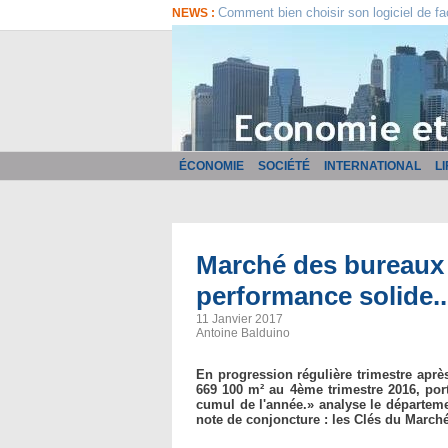
Comment bien choisir son logiciel de fa
NEWS :
ÉCONOMIE
SOCIÉTÉ
INTERNATIONAL
L
Marché des bureaux 
performance solide..
11 Janvier 2017
Antoine Balduino
En progression régulière trimestre après
669 100 m² au 4ème trimestre 2016, port
cumul de l'année.» analyse le départe
note de conjoncture : les Clés du Marché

• Task brief
Report every line in the listing that holds the word "trimestre".

• Response
En progression régulière trimestre après
669 100 m² au 4ème trimestre 2016, port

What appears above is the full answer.